The compassion of today, your hurt in my heart, is being translated, twisted into something self-serving. Is this the treasure, here? Where moth and rust destroy. Is this the end of the rainbow? Where my only hope as a native is to somehow get my family to your idea of paradise, so they can drown in the Sea of Forgetfulness.

Pleasure. Comfort. Money. Me. These are the names of Gods. The Living God? Who is He?

Folks, it doesn't take a village. We don't need a village to come here. We don't need to come here and create a village either. They already have the village. Thousands of them. Each one unique, there for a purpose. Natural communities, families, farmers, widows, orphans, problems. We're supposed to meet them in their afflictions. Help those who can't take care of themselves. It requires one + Jesus. Love them. Do life with them. We're not supposed to come and take the tour, build them what we think they need, hug their babies as if we know we are leaving them in Hell and then go home, armed with our memory-filled cameras...because that's exactly where our compassion lives, on some memory card, lost between a sea of family vacation photos as we get back to the grind... We can't just go back to Wal-Mart after seeing the heart of God.

Why does James say it?
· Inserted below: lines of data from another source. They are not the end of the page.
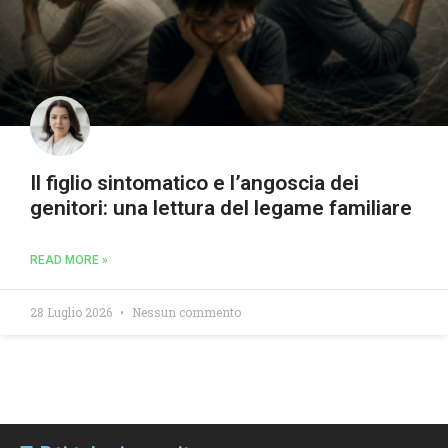
Il figlio sintomatico e l’angoscia dei
genitori: una lettura del legame familiare
READ MORE »
28 Luglio 2026
Nessun commento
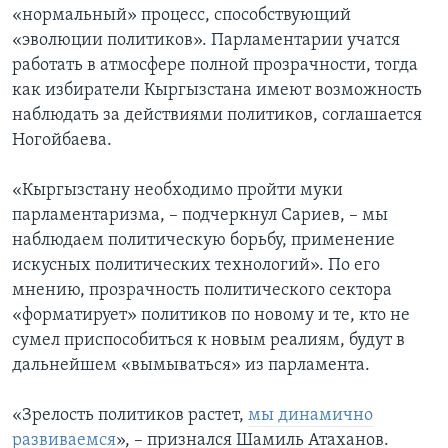
«нормальный» процесс, способствующий
«эволюции политиков». Парламентарии учатся
работать в атмосфере полной прозрачности, тогда
как избиратели Кыргызстана имеют возможность
наблюдать за действиями политиков, соглашается
Ногойбаева.
«Кыргызстану необходимо пройти муки
парламентаризма, – подчеркнул Сариев, – мы
наблюдаем политическую борьбу, применение
искусных политических технологий». По его
мнению, прозрачность политического сектора
«форматирует» политиков по новому и те, кто не
сумел приспособиться к новым реалиям, будут в
дальнейшем «вымываться» из парламента.
«Зрелость политиков растет,
мы динамично
развиваемся
», – признался Шамиль Атаханов.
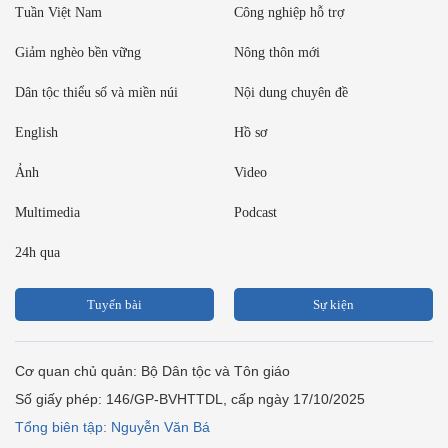
Tuần Việt Nam
Công nghiệp hỗ trợ
Giảm nghèo bền vững
Nông thôn mới
Dân tộc thiểu số và miền núi
Nội dung chuyên đề
English
Hồ sơ
Ảnh
Video
Multimedia
Podcast
24h qua
Tuyến bài
Sự kiện
Cơ quan chủ quản: Bộ Dân tộc và Tôn giáo
Số giấy phép: 146/GP-BVHTTDL, cấp ngày 17/10/2025
Tổng biên tập: Nguyễn Văn Bá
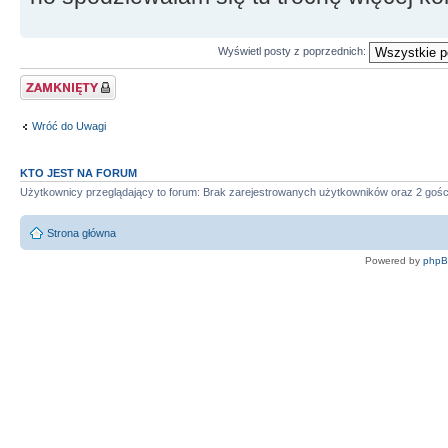
Wyświetl posty z poprzednich:
Zablokowany temat
Wróć do Uwagi
KTO JEST NA FORUM
Użytkownicy przeglądający to forum: Brak zarejestrowanych użytkowników oraz 2 gośc
Strona główna
Powered by
php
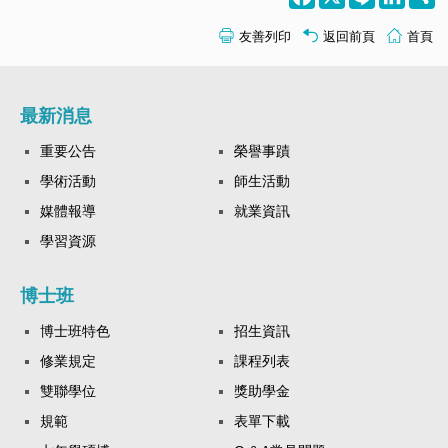
友善列印
返回前頁
首頁
最新消息
重要公告
榮譽事蹟
學術活動
師生活動
媒體報導
就業資訊
學習資源
博士班
博士班特色
招生資訊
修業規定
課程列表
雙聯學位
獎助學金
規範
表單下載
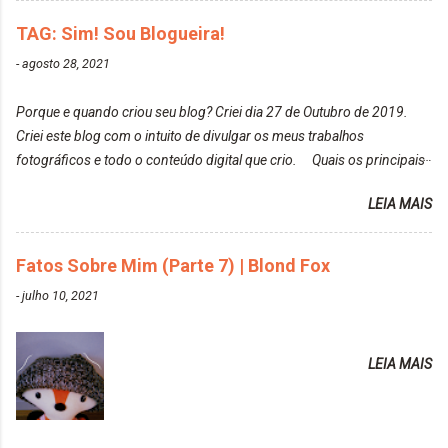
meu cabelo colorido, vou deixar aqui embaixo, o link
que elas fiquem no modo original? Sou do time foto
de todos que fiz para vocês verem: ✨ Alfaparf | Alta
TAG: Sim! Sou Blogueira!
modo original. Para uns, isso parece desleixo, mas eu
Moda é... Creative Crazy Colors Pink
adoro mostrar para as pessoas a beleza natural de um
-
agosto 28, 2021
https://www.adrielly.com.br/2020/03/alfaparf-alta-
determinado lugar ou de algo que estou fotografan...
moda-ecreative-crazy.html ✨ Keraton Hard Colors |
Porque e quando criou seu blog? Criei dia 27 de Outubro de 2019.
Turkiss Blue
Criei este blog com o intuito de divulgar os meus trabalhos
https://www.adrielly.com.br/2020/02/keraton-hard-
fotográficos e todo o conteúdo digital que crio. Quais os principais
colors-turkiss-blue.html ✨ Alpha Line | Máscara
assuntos do seu blog? Fotografia, beleza e viagens. Como tem sido a
Tonalizante Hidratante Pink
LEIA MAIS
vida de Blogueira? Tem sido um sonho. Minha família me apoia muito.
https://www.adrielly.com.br/2020/03/alpha-line-
Qual a parte chata da vida de Blogueira? Às vezes, a criatividade vai
mascara-tonalizante.html ✨ Keraton Hard Fix |
embora... O que tem de melhor em ser Blogueira? Ver o seu trabalho
Fatos Sobre Mim (Parte 7) | Blond Fox
Ozzy Lilac
sendo reconhecido. Aonde deseja chegar com o seu Blog? Muito
https://www.adrielly.com.br/2020/04/keraton-hard-
-
julho 10, 2021
além daquilo que imagino. Seu blog pra você é profissional ou passa-
fix-ozzy-lilac.html Como vocês podem ver, eu tentei
tempo? Vejo como sendo profissional. Me empenho muito fazendo
ter um cabelo rosa, mas a tonalidade nunca pegava
tudo para ele. Quais blogs acompanha, e quais indica? Eu acompanho
em meu cabelo, pois, sempre jogava tinta em cima
LEIA MAIS
o Drilly Design e comecei a ler as postagens do antigo blog da Sweet
de tinta. O que result...
Carol "Magic Days". Tem sido fácil o convívio com seguidoras e
leitoras? Claro. Seu blog já esta como quer, ou ainda ...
Ask yourself why?

"Religion that God our Father accepts as pure and faultless is this: to look after orphans and widows in their distress and to keep oneself from being polluted by the world."
He calls us into the dark places to bring the light. Without reciprocation. Unconditionally. Anonymously if need be. Where the only residue that is left behind is not the stench of another culture's gods, but the beautiful fragrance of the Living God, desiring to meet them in their needs, to walk with them and love them through His people. Christians bear His name. But if He is on our lips and far from our hearts, what are we really doing?

Let's revisit the Biblical model, can we?
This is the American model. It's the Money model.
It's a model for failure. It's broken.

Let's go back to the model God already laid out, and see what happens when the Divine intercedes.
Let's return to following Him and not ourselves, to obeying what He's telling us to do, not what our pop culture is into, and let's see if the promise of that Gentlemen doesn't ring in our hearts, "and surely I will be with you always, to the very end of the age."